(MATERIALS PROVIDED Opens)

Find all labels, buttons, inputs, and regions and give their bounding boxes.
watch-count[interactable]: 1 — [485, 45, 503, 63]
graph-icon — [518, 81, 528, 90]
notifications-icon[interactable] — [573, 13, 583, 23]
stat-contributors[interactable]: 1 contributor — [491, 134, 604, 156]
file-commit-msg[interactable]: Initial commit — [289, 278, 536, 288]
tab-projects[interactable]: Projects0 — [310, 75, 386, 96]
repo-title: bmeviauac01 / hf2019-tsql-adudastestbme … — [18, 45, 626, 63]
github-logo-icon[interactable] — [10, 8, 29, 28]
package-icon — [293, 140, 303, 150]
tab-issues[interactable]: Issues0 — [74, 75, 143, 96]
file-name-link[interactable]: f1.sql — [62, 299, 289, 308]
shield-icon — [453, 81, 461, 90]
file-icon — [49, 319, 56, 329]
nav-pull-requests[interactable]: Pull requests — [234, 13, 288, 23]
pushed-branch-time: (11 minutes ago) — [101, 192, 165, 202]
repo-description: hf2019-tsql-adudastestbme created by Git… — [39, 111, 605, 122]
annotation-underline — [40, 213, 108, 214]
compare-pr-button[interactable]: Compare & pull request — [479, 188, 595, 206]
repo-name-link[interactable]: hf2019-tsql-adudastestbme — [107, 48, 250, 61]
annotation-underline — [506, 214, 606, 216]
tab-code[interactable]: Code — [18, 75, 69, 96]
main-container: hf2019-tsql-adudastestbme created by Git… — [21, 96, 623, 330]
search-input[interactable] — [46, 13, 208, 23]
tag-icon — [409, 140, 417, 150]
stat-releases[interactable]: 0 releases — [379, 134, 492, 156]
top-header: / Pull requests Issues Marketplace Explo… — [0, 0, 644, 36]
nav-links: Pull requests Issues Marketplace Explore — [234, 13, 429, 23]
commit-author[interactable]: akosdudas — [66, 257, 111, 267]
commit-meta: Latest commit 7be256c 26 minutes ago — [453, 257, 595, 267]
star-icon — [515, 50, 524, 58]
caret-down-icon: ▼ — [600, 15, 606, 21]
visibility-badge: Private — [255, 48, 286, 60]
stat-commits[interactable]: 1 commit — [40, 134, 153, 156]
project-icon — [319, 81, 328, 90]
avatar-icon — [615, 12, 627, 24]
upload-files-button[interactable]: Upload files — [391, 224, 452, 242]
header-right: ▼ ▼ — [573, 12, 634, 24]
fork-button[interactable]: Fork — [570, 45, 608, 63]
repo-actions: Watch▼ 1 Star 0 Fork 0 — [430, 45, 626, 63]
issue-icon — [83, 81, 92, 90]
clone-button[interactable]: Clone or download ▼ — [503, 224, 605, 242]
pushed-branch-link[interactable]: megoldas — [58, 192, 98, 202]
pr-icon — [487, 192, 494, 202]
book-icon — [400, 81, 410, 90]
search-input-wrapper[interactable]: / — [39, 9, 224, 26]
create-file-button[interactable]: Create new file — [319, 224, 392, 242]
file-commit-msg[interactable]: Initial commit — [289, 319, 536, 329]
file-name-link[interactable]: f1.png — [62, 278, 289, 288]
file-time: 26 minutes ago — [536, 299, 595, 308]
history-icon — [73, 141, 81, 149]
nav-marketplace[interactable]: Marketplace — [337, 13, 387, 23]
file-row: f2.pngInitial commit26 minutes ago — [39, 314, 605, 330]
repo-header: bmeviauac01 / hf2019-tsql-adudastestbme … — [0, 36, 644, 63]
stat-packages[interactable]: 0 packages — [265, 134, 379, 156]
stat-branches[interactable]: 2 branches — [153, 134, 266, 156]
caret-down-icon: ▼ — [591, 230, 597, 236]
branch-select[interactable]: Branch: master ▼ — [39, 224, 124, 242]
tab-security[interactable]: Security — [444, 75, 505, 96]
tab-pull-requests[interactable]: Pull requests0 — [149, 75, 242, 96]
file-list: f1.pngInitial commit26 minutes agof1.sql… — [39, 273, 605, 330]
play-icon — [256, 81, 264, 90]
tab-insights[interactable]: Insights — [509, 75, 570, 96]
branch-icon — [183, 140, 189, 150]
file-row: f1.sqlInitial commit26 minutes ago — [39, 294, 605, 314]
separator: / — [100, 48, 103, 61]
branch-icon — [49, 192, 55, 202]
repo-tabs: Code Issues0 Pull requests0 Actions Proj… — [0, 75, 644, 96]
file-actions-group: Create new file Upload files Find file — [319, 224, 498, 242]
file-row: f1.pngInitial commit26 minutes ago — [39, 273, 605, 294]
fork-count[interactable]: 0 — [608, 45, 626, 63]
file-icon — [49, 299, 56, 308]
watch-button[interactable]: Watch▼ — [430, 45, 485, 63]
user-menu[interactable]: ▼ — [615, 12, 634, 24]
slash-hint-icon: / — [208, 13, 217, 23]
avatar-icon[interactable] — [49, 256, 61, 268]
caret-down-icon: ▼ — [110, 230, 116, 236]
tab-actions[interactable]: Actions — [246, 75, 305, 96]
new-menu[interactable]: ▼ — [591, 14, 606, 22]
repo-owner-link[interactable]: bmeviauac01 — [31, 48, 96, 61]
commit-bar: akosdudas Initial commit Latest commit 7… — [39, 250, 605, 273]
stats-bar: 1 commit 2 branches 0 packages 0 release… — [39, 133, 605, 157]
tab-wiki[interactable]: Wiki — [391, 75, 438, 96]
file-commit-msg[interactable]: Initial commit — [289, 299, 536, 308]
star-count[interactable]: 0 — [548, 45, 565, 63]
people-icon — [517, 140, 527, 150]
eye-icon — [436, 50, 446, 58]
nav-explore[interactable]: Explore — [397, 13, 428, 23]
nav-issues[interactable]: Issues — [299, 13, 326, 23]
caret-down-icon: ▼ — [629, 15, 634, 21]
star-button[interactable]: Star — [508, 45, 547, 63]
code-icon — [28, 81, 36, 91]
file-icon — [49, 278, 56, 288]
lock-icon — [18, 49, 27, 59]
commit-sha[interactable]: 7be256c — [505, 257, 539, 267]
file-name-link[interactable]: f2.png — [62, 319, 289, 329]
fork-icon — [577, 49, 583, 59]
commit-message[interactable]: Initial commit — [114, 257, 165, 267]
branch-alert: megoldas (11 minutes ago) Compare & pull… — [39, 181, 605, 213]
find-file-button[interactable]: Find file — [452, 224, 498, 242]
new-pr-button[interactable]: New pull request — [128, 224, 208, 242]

(MATERIALS PROVIDED Closes)

> EXERCISE:
Word for word, extract all the records.

> RESPONSE BELOW:
Find all labels, buttons, inputs, and regions and give their bounding boxes.
watch-count[interactable]: 1 — [485, 45, 503, 63]
graph-icon — [518, 81, 528, 90]
notifications-icon[interactable] — [573, 13, 583, 23]
stat-contributors[interactable]: 1 contributor — [491, 134, 604, 156]
file-commit-msg[interactable]: Initial commit — [289, 278, 536, 288]
tab-projects[interactable]: Projects0 — [310, 75, 386, 96]
repo-title: bmeviauac01 / hf2019-tsql-adudastestbme … — [18, 45, 626, 63]
github-logo-icon[interactable] — [10, 8, 29, 28]
package-icon — [293, 140, 303, 150]
tab-issues[interactable]: Issues0 — [74, 75, 143, 96]
file-name-link[interactable]: f1.sql — [62, 299, 289, 308]
shield-icon — [453, 81, 461, 90]
file-icon — [49, 319, 56, 329]
nav-pull-requests[interactable]: Pull requests — [234, 13, 288, 23]
pushed-branch-time: (11 minutes ago) — [101, 192, 165, 202]
repo-description: hf2019-tsql-adudastestbme created by Git… — [39, 111, 605, 122]
annotation-underline — [40, 213, 108, 214]
compare-pr-button[interactable]: Compare & pull request — [479, 188, 595, 206]
repo-name-link[interactable]: hf2019-tsql-adudastestbme — [107, 48, 250, 61]
annotation-underline — [506, 214, 606, 216]
tab-code[interactable]: Code — [18, 75, 69, 96]
main-container: hf2019-tsql-adudastestbme created by Git… — [21, 96, 623, 330]
search-input[interactable] — [46, 13, 208, 23]
tag-icon — [409, 140, 417, 150]
stat-releases[interactable]: 0 releases — [379, 134, 492, 156]
top-header: / Pull requests Issues Marketplace Explo… — [0, 0, 644, 36]
nav-links: Pull requests Issues Marketplace Explore — [234, 13, 429, 23]
commit-author[interactable]: akosdudas — [66, 257, 111, 267]
commit-meta: Latest commit 7be256c 26 minutes ago — [453, 257, 595, 267]
star-icon — [515, 50, 524, 58]
caret-down-icon: ▼ — [600, 15, 606, 21]
visibility-badge: Private — [255, 48, 286, 60]
stat-commits[interactable]: 1 commit — [40, 134, 153, 156]
project-icon — [319, 81, 328, 90]
avatar-icon — [615, 12, 627, 24]
upload-files-button[interactable]: Upload files — [391, 224, 452, 242]
header-right: ▼ ▼ — [573, 12, 634, 24]
fork-button[interactable]: Fork — [570, 45, 608, 63]
repo-actions: Watch▼ 1 Star 0 Fork 0 — [430, 45, 626, 63]
issue-icon — [83, 81, 92, 90]
clone-button[interactable]: Clone or download ▼ — [503, 224, 605, 242]
pushed-branch-link[interactable]: megoldas — [58, 192, 98, 202]
pr-icon — [487, 192, 494, 202]
book-icon — [400, 81, 410, 90]
search-input-wrapper[interactable]: / — [39, 9, 224, 26]
create-file-button[interactable]: Create new file — [319, 224, 392, 242]
file-commit-msg[interactable]: Initial commit — [289, 319, 536, 329]
file-name-link[interactable]: f1.png — [62, 278, 289, 288]
file-time: 26 minutes ago — [536, 299, 595, 308]
history-icon — [73, 141, 81, 149]
nav-marketplace[interactable]: Marketplace — [337, 13, 387, 23]
file-row: f2.pngInitial commit26 minutes ago — [39, 314, 605, 330]
repo-header: bmeviauac01 / hf2019-tsql-adudastestbme … — [0, 36, 644, 63]
stat-packages[interactable]: 0 packages — [265, 134, 379, 156]
stat-branches[interactable]: 2 branches — [153, 134, 266, 156]
caret-down-icon: ▼ — [591, 230, 597, 236]
branch-select[interactable]: Branch: master ▼ — [39, 224, 124, 242]
tab-security[interactable]: Security — [444, 75, 505, 96]
tab-pull-requests[interactable]: Pull requests0 — [149, 75, 242, 96]
file-list: f1.pngInitial commit26 minutes agof1.sql… — [39, 273, 605, 330]
play-icon — [256, 81, 264, 90]
tab-insights[interactable]: Insights — [509, 75, 570, 96]
branch-icon — [183, 140, 189, 150]
file-row: f1.sqlInitial commit26 minutes ago — [39, 294, 605, 314]
separator: / — [100, 48, 103, 61]
branch-icon — [49, 192, 55, 202]
repo-tabs: Code Issues0 Pull requests0 Actions Proj… — [0, 75, 644, 96]
file-actions-group: Create new file Upload files Find file — [319, 224, 498, 242]
file-row: f1.pngInitial commit26 minutes ago — [39, 273, 605, 294]
fork-count[interactable]: 0 — [608, 45, 626, 63]
file-icon — [49, 299, 56, 308]
watch-button[interactable]: Watch▼ — [430, 45, 485, 63]
user-menu[interactable]: ▼ — [615, 12, 634, 24]
slash-hint-icon: / — [208, 13, 217, 23]
avatar-icon[interactable] — [49, 256, 61, 268]
caret-down-icon: ▼ — [110, 230, 116, 236]
tab-actions[interactable]: Actions — [246, 75, 305, 96]
new-menu[interactable]: ▼ — [591, 14, 606, 22]
repo-owner-link[interactable]: bmeviauac01 — [31, 48, 96, 61]
commit-bar: akosdudas Initial commit Latest commit 7… — [39, 250, 605, 273]
stats-bar: 1 commit 2 branches 0 packages 0 release… — [39, 133, 605, 157]
tab-wiki[interactable]: Wiki — [391, 75, 438, 96]
file-commit-msg[interactable]: Initial commit — [289, 299, 536, 308]
star-count[interactable]: 0 — [548, 45, 565, 63]
people-icon — [517, 140, 527, 150]
eye-icon — [436, 50, 446, 58]
nav-explore[interactable]: Explore — [397, 13, 428, 23]
nav-issues[interactable]: Issues — [299, 13, 326, 23]
caret-down-icon: ▼ — [629, 15, 634, 21]
star-button[interactable]: Star — [508, 45, 547, 63]
code-icon — [28, 81, 36, 91]
file-icon — [49, 278, 56, 288]
lock-icon — [18, 49, 27, 59]
commit-sha[interactable]: 7be256c — [505, 257, 539, 267]
file-name-link[interactable]: f2.png — [62, 319, 289, 329]
fork-icon — [577, 49, 583, 59]
commit-message[interactable]: Initial commit — [114, 257, 165, 267]
branch-alert: megoldas (11 minutes ago) Compare & pull… — [39, 181, 605, 213]
find-file-button[interactable]: Find file — [452, 224, 498, 242]
new-pr-button[interactable]: New pull request — [128, 224, 208, 242]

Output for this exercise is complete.